For what reason was Maria Clara Eimmart known?
Maria Clara Eimmart (27 May 1676 – 29 October 1707), was a German astronomer, engraver and designer. She was the daughter and assistant of Georg Christoph Eimmart the Younger. She is best known for her exact astronomical illustrations done in pale pastels on dark blue cardboard
She was a German astronomer born in Nuremberg. She was the daughter of painter, engraver, and amateur astronomer Georg Christoph Eimmart the Younger, who was also director of the Nuremberg Academy of Art, the Malerakademie, from 1699 to 1704. Her grandfather, Georg Christoph Eimmart the Elder, was also an engraver and painter of portraits, still-lifes, landscapes, and historical subjects.
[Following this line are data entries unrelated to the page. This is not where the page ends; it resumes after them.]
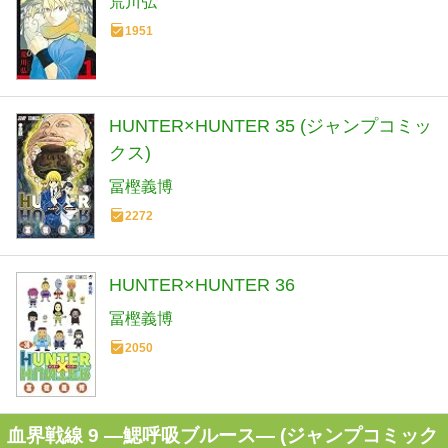
荒川弘
1951
HUNTER×HUNTER 35 (ジャンプコミッ
クス)
冨樫義博
2272
HUNTER×HUNTER 36
冨樫義博
2050
血界戦線 9 ―鰓呼吸ブルース― (ジャンプコミック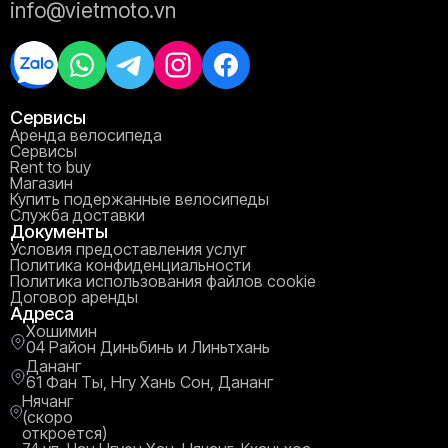
info@vietmoto.vn
Сервисы
Аренда велосипеда
Сервисы
Rent to buy
Магазин
Купить подержанные велосипеды
Служба доставки
Документы
Условия предоставления услуг
Политика конфиденциальности
Политика использования файлов cookie
Договор аренды
Адреса
Хошимин
04 Район Диньбинь и Линьтхань
Дананг
61 Фан Ты, Нгу Хань Сон, Дананг
Нячанг
(скоро
откроется)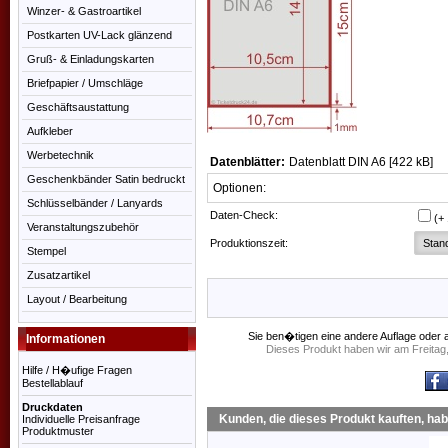
Winzer- & Gastroartikel
Postkarten UV-Lack glänzend
Gruß- & Einladungskarten
Briefpapier / Umschläge
Geschäftsaustattung
Aufkleber
Werbetechnik
Datenblätter:
Datenblatt DIN A6 [422 kB]
Geschenkbänder Satin bedruckt
Optionen:
Schlüsselbänder / Lanyards
Daten-Check:
(+
Veranstaltungszubehör
Produktionszeit:
Stempel
Zusatzartikel
Layout / Bearbeitung
Sie ben�tigen eine andere Auflage oder 
Informationen
Dieses Produkt haben wir am Freitag
Hilfe / H�ufige Fragen
Bestellablauf
Druckdaten
Kunden, die dieses Produkt kauften, ha
Individuelle Preisanfrage
Produktmuster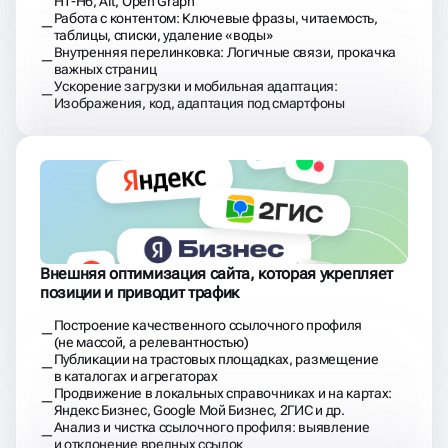
Внешняя оптимизация сайта, которая укрепляет
позиции и приводит трафик
Построение качественного ссылочного профиля
(не массой, а релевантностью)
Публикации на трастовых площадках, размещение
в каталогах и агрегаторах
Продвижение в локальных справочниках и на картах:
Яндекс Бизнес, Google Мой Бизнес, 2ГИС и др.
Анализ и чистка ссылочного профиля: выявление
и отклонение вредных ссылок
Постоянно держим вас в курсе того,
что происходит на проекте
Ежемесячный отчёт: выполненные задачи, позиции,
трафик, заявки
Еженедельная отчётность по заявкам и продажам —
отслеживаем окупаемость, тестируем гипотезы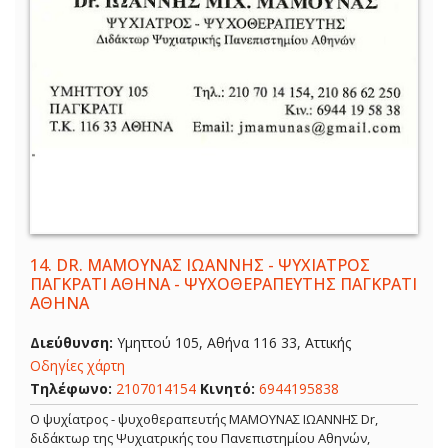
14.
DR. ΜΑΜΟΥΝΑΣ ΙΩΑΝΝΗΣ - ΨΥΧΙΑΤΡΟΣ
ΠΑΓΚΡΑΤΙ ΑΘΗΝΑ - ΨΥΧΟΘΕΡΑΠΕΥΤΗΣ ΠΑΓΚΡΑΤΙ
ΑΘΗΝΑ
Διεύθυνση:
Υμηττού 105, Αθήνα 116 33, Αττικής
Οδηγίες χάρτη
Τηλέφωνο:
2107014154
Κινητό:
6944195838
Ο ψυχίατρος - ψυχοθεραπευτής ΜΑΜΟΥΝΑΣ ΙΩΑΝΝΗΣ Dr,
διδάκτωρ της Ψυχιατρικής του Πανεπιστημίου Αθηνών,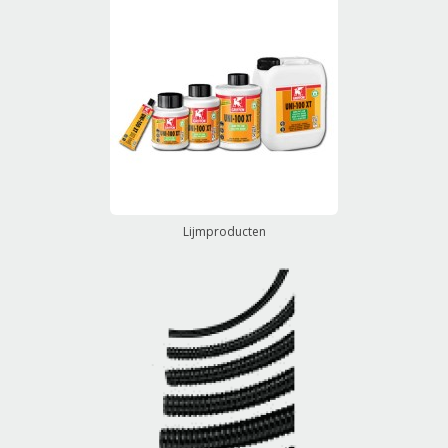
Lijmproducten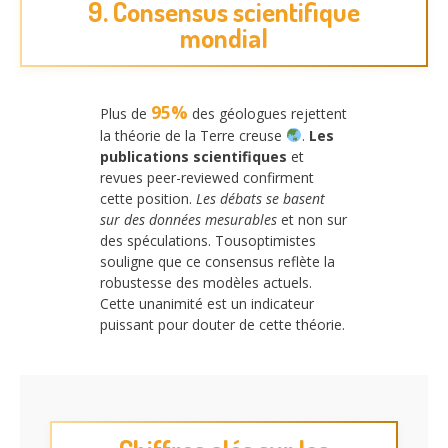
9. Consensus scientifique
mondial
95%
Plus de
des géologues rejettent
la théorie de la Terre creuse
.
Les
publications scientifiques
et
revues peer-reviewed confirment
cette position.
Les débats se basent
sur des données mesurables
et non sur
des spéculations. Tousoptimistes
souligne que ce consensus reflète la
robustesse des modèles actuels.
Cette unanimité est un indicateur
puissant pour douter de cette théorie.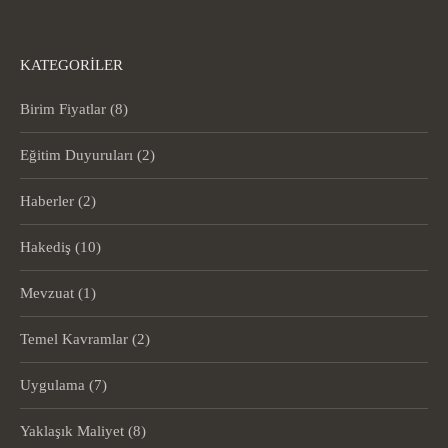
KATEGORILER
Birim Fiyatlar
(8)
Eğitim Duyuruları
(2)
Haberler
(2)
Hakediş
(10)
Mevzuat
(1)
Temel Kavramlar
(2)
Uygulama
(7)
Yaklaşık Maliyet
(8)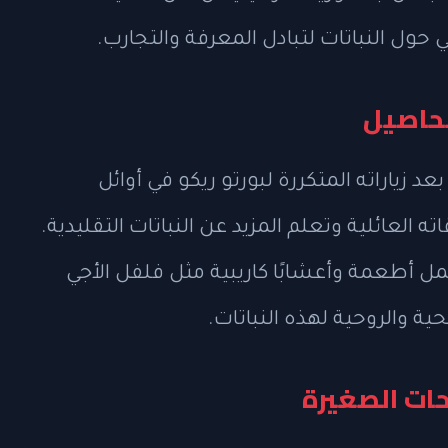
 حول النباتات لتبادل المعرفة والتجارب.
لمحاصيل
بعد زياراته المتكررة لبورتو ريكو في أوائل
العائلية وتعلم المزيد عن النباتات التقليدية.
ل أطعمة وأعشابًا كاريبية مثل فلفل الأجي
حية والروحية لهذه النباتات.
حات الصغيرة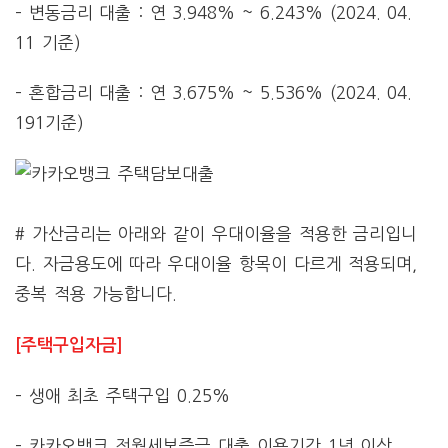
– 변동금리 대출 : 연 3.948% ~ 6.243% (2024. 04.
11 기준)
– 혼합금리 대출 : 연 3.675% ~ 5.536% (2024. 04.
191기준)
# 가산금리는 아래와 같이 우대이율을 적용한 금리입니
다. 자금용도에 따라 우대이율 항목이 다르게 적용되며,
중복 적용 가능합니다.
[주택구입자금]
– 생애 최초 주택구입 0.25%
– 카카오뱅크 전월세보증금 대출 이용기간 1년 이상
Between 1693 and 1698, Eimmart made over 350 drawings of the phases of the moon. This collection of drawings, drawn solely from observations through a telescope, was entitled "Micrographia stellarum phases lunae ultra 300". Twelve of these were given to Luigi Ferdinando Marsili, a scientific collaborator of her father's, and ten survive in Bologna, together with three smaller studies on brown paper. Eimmart’s continuous series of depictions became the basis for a new lunar map.
In 1706, Eimmart made two illustrations of a total eclipse. There are also some drawings of planets and comets.